Transfer processor 11 is the interface between 
system memory 10 and the external world. In particular, 
it is responsible for all accesses to external memory 15. 

Transfer processor 11, shown in detail in FIGURE 
57, mainly performs block transfers between one area of 
memory and another. The "source" and "destination" 
memory may be on- or off-chip and data transfer is via 
bus 5700 and FIFO buffer memory 5701. On-chip memory 
includes: crossbar data memory 10, PP's instruction 
caches 10, master processor instruction cache 14, and 
master processor data cache 13 (shown in FIGURES 1 and 
2) . Data memories 10 and data cache 13 can be both read 
and written. The instruction caches 14 are only written. 

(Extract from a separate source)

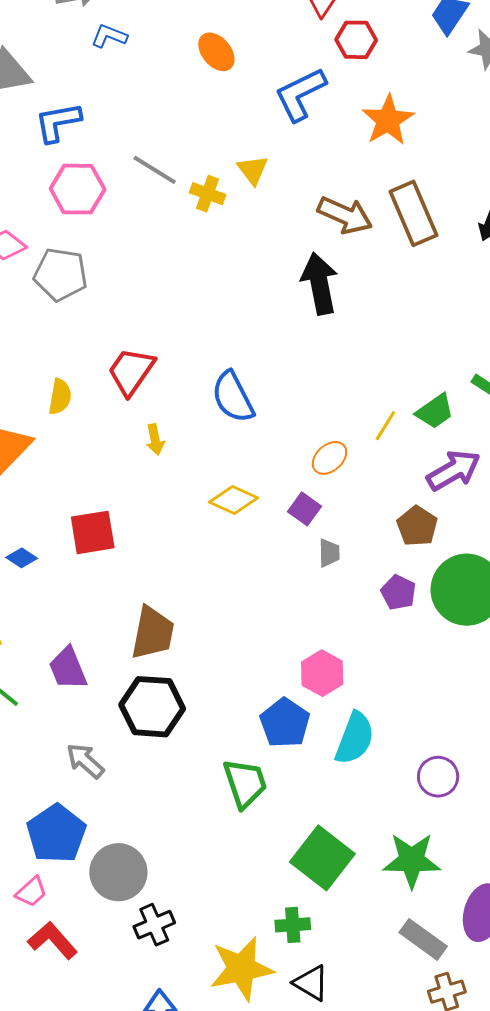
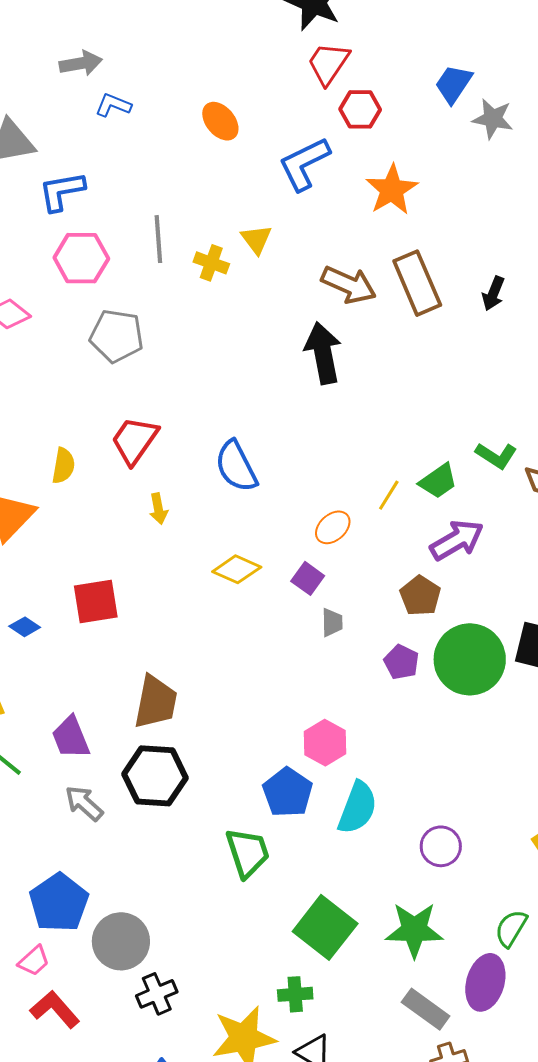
gray line: (155, 170) -> (158, 239), turned 54
gray pentagon: (61, 274) -> (117, 336), moved
gray arrow: (85, 761) -> (84, 803), moved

All operations involving the caches are requested 
automatically by the logic associated with the caches. 
In this case the amount of data moved will be the cache 
"line" size, and the data will be moved between external 
memory 15 specified by the appropriate segment register 
and a segment of the cache. 

Transfers involving crossbar data memories 10 are 
performed in response to "packet requests" from parallel 
processors 100-103 or master processor 12 and are 
accomplished via bus 5707. The packet request specifies 
the transfer in terms of a number of parameters including 
the amount of data to be moved and the source and 
destination addresses.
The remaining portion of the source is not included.